## [Action item]
Look through the records, and whenever a line includes the word "может", copy it.

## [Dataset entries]
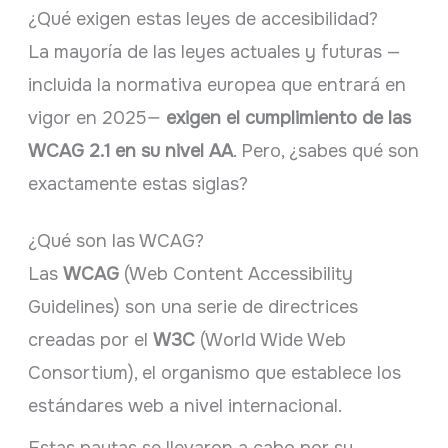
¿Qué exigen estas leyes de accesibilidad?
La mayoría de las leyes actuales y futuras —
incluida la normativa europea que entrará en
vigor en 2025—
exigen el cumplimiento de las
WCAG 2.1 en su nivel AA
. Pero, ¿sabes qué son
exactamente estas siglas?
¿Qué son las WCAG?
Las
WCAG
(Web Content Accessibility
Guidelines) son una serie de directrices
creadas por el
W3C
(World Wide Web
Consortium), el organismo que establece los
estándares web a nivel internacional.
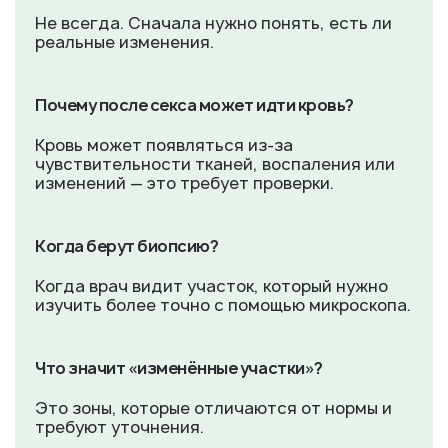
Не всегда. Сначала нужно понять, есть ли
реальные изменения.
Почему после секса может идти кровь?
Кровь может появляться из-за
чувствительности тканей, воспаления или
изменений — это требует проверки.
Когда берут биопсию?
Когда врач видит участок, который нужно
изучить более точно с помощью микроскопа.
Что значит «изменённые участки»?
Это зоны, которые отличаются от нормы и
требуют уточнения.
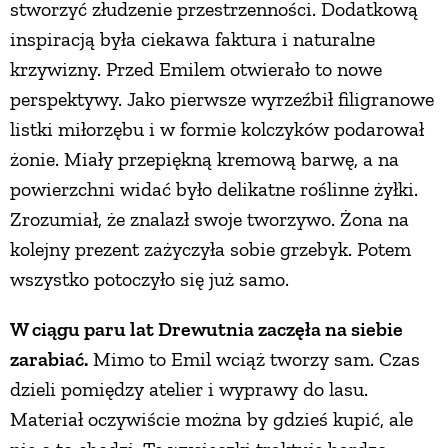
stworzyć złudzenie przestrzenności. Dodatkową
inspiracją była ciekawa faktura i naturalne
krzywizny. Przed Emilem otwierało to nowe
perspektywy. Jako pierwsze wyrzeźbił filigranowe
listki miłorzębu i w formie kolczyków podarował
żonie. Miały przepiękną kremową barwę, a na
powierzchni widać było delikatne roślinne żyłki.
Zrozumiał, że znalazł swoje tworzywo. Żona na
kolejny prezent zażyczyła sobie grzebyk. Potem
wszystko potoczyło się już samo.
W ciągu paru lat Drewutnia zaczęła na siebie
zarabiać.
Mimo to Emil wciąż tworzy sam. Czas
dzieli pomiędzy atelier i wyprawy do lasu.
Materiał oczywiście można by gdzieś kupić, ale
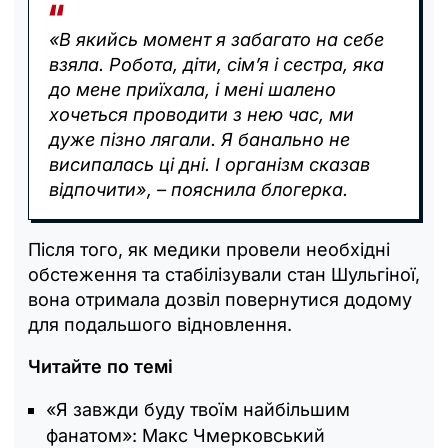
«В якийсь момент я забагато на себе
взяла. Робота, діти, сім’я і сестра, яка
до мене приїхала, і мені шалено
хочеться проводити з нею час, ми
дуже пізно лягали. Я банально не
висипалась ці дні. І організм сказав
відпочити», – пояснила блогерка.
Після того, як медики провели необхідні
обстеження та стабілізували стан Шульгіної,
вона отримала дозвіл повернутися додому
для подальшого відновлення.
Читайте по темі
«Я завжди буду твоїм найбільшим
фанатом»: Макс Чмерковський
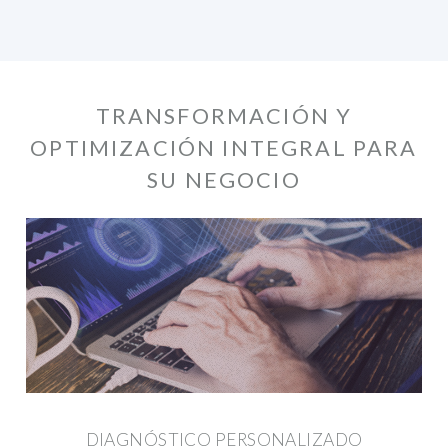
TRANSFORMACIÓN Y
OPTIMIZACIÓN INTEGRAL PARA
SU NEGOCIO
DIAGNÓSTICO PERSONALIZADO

## [Response for this exercise]
Почему после секса может идти кровь?
Кровь может появляться из-за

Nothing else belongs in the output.